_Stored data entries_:
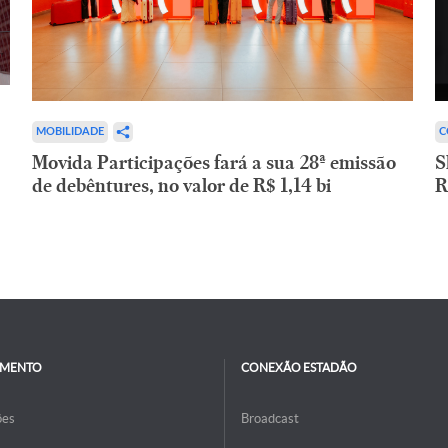
C
MOBILIDADE
S
Movida Participações fará a sua 28ª emissão
R
de debêntures, no valor de R$ 1,14 bi
IMENTO
CONEXÃO ESTADÃO
ões
Broadcast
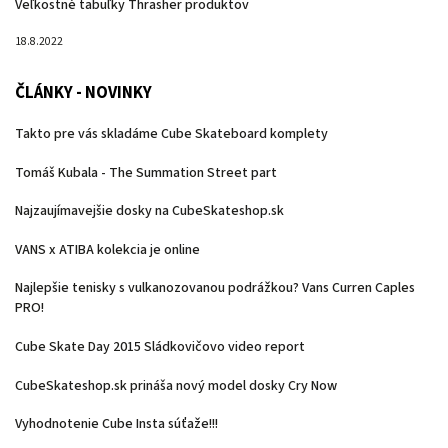
Veľkostné tabuľky Thrasher produktov
18.8.2022
ČLÁNKY - NOVINKY
Takto pre vás skladáme Cube Skateboard komplety
Tomáš Kubala - The Summation Street part
Najzaujímavejšie dosky na CubeSkateshop.sk
VANS x ATIBA kolekcia je online
Najlepšie tenisky s vulkanozovanou podrážkou? Vans Curren Caples
PRO!
Cube Skate Day 2015 Sládkovičovo video report
CubeSkateshop.sk prináša nový model dosky Cry Now
Vyhodnotenie Cube Insta súťaže!!!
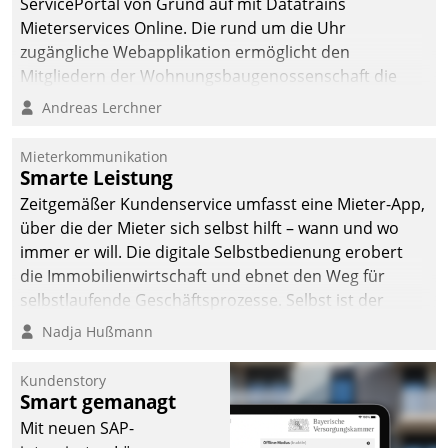
ServicePortal von Grund auf mit Datatrains
Mieterservices Online. Die rund um die Uhr
zugängliche Webapplikation ermöglicht den
Mitgliedern der Wohnungs­bau­genossenschaft die
Kontaktaufnahme per Smartphone, Tablet oder PC.
Andreas Lerchner
Mieterkommunikation
Smarte Leistung
Zeitgemäßer Kundenservice umfasst eine Mieter-App,
über die der Mieter sich selbst hilft – wann und wo
immer er will. Die digitale Selbstbedienung erobert
die Immobilienwirtschaft und ebnet den Weg für
selbstlaufende Geschäftsprozesse. Selbst ist der
Kunde und smart der Serviceanbieter.
Nadja Hußmann
Kundenstory
Smart gemanagt
Mit neuen SAP-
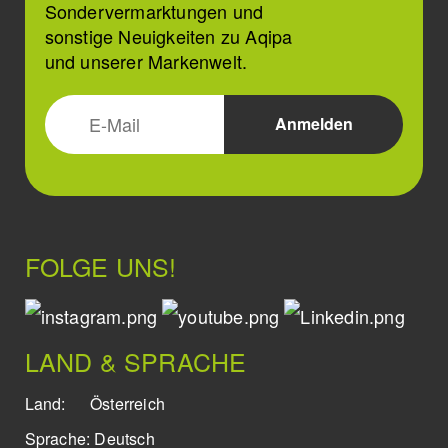
Sondervermarktungen und
sonstige Neuigkeiten zu Aqipa
und unserer Markenwelt.
FOLGE UNS!
LAND & SPRACHE
Land:
Österreich
Sprache:
Deutsch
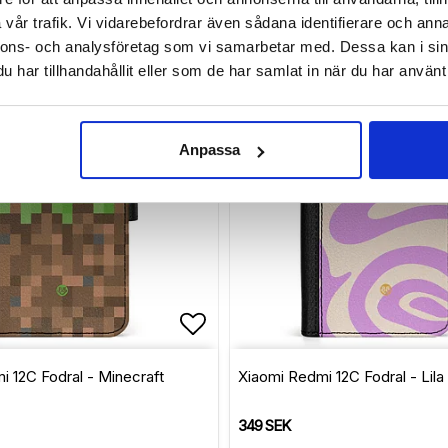
LÄGG I VARUKORG
LÄGG I VARUKORG
vår trafik. Vi vidarebefordrar även sådana identifierare och anna
nnons- och analysföretag som vi samarbetar med. Dessa kan i sin
har tillhandahållit eller som de har samlat in när du har använt 
Anpassa
avoritlistan
Lägg till i favoritlistan
 12C Fodral - Minecraft
Xiaomi Redmi 12C Fodral - Lila
349 SEK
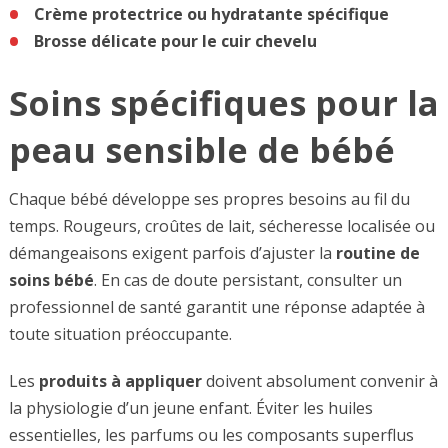
Crème protectrice ou hydratante spécifique
Brosse délicate pour le cuir chevelu
Soins spécifiques pour la
peau sensible de bébé
Chaque bébé développe ses propres besoins au fil du
temps. Rougeurs, croûtes de lait, sécheresse localisée ou
démangeaisons exigent parfois d’ajuster la
routine de
soins bébé
. En cas de doute persistant, consulter un
professionnel de santé garantit une réponse adaptée à
toute situation préoccupante.
Les
produits à appliquer
doivent absolument convenir à
la physiologie d’un jeune enfant. Éviter les huiles
essentielles, les parfums ou les composants superflus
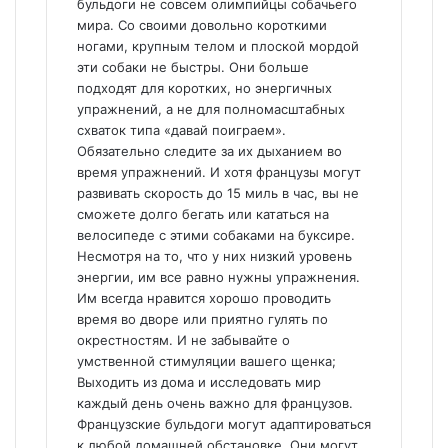
бульдоги не совсем олимпийцы собачьего
мира. Со своими довольно короткими
ногами, крупным телом и плоской мордой
эти собаки не быстры. Они больше
подходят для коротких, но энергичных
упражнений, а не для полномасштабных
схваток типа «давай поиграем».
Обязательно следите за их дыханием во
время упражнений. И хотя французы могут
развивать скорость до 15 миль в час, вы не
сможете долго бегать или кататься на
велосипеде с этими собаками на буксире.
Несмотря на то, что у них низкий уровень
энергии, им все равно нужны упражнения.
Им всегда нравится хорошо проводить
время во дворе или приятно гулять по
окрестностям. И не забывайте о
умственной стимуляции вашего щенка;
Выходить из дома и исследовать мир
каждый день очень важно для французов.
Французские бульдоги могут адаптироваться
к любой домашней обстановке. Они могут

_Exercise aim_: Repeat the data exactly in full, omitting its pictures.

_Response to the exercise_:
C
MOBILIDADE
S
Movida Participações fará a sua 28ª emissão
R
de debêntures, no valor de R$ 1,14 bi
IMENTO
CONEXÃO ESTADÃO
ões
Broadcast
Veľkostné tabuľky Thrasher produktov
18.8.2022
ČLÁNKY - NOVINKY
Takto pre vás skladáme Cube Skateboard komplety
Tomáš Kubala - The Summation Street part
Najzaujímavejšie dosky na CubeSkateshop.sk
VANS x ATIBA kolekcia je online
Najlepšie tenisky s vulkanozovanou podrážkou? Vans Curren Caples
PRO!
Cube Skate Day 2015 Sládkovičovo video report
CubeSkateshop.sk prináša nový model dosky Cry Now
Vyhodnotenie Cube Insta súťaže!!!
ServicePortal von Grund auf mit Datatrains
Mieterservices Online. Die rund um die Uhr
zugängliche Webapplikation ermöglicht den
Mitgliedern der Wohnungs­bau­genossenschaft die
Kontaktaufnahme per Smartphone, Tablet oder PC.
Andreas Lerchner
Mieterkommunikation
Smarte Leistung
Zeitgemäßer Kundenservice umfasst eine Mieter-App,
über die der Mieter sich selbst hilft – wann und wo
immer er will. Die digitale Selbstbedienung erobert
die Immobilienwirtschaft und ebnet den Weg für
selbstlaufende Geschäftsprozesse. Selbst ist der
Kunde und smart der Serviceanbieter.
Nadja Hußmann
Kundenstory
Smart gemanagt
Mit neuen SAP-
Sondervermarktungen und
sonstige Neuigkeiten zu Aqipa
und unserer Markenwelt.
FOLGE UNS!
LAND & SPRACHE
Land:
Österreich
Sprache:
Deutsch
LÄGG I VARUKORG
LÄGG I VARUKORG
vår trafik. Vi vidarebefordrar även sådana identifierare och anna
nnons- och analysföretag som vi samarbetar med. Dessa kan i sin
har tillhandahållit eller som de har samlat in när du har använt 
Anpassa
avoritlistan
Lägg till i favoritlistan
 12C Fodral - Minecraft
Xiaomi Redmi 12C Fodral - Lila
349 SEK
Crème protectrice ou hydratante spécifique
Brosse délicate pour le cuir chevelu
Soins spécifiques pour la
peau sensible de bébé
Chaque bébé développe ses propres besoins au fil du
temps. Rougeurs, croûtes de lait, sécheresse localisée ou
démangeaisons exigent parfois d’ajuster la
routine de
soins bébé
. En cas de doute persistant, consulter un
professionnel de santé garantit une réponse adaptée à
toute situation préoccupante.
Les
produits à appliquer
doivent absolument convenir à
la physiologie d’un jeune enfant. Éviter les huiles
essentielles, les parfums ou les composants superflus
бульдоги не совсем олимпийцы собачьего
мира. Со своими довольно короткими
ногами, крупным телом и плоской мордой
эти собаки не быстры. Они больше
подходят для коротких, но энергичных
упражнений, а не для полномасштабных
схваток типа «давай поиграем».
Обязательно следите за их дыханием во
время упражнений. И хотя французы могут
развивать скорость до 15 миль в час, вы не
сможете долго бегать или кататься на
велосипеде с этими собаками на буксире.
Несмотря на то, что у них низкий уровень
энергии, им все равно нужны упражнения.
Им всегда нравится хорошо проводить
время во дворе или приятно гулять по
окрестностям. И не забывайте о
умственной стимуляции вашего щенка;
Выходить из дома и исследовать мир
каждый день очень важно для французов.
Французские бульдоги могут адаптироваться
к любой домашней обстановке. Они могут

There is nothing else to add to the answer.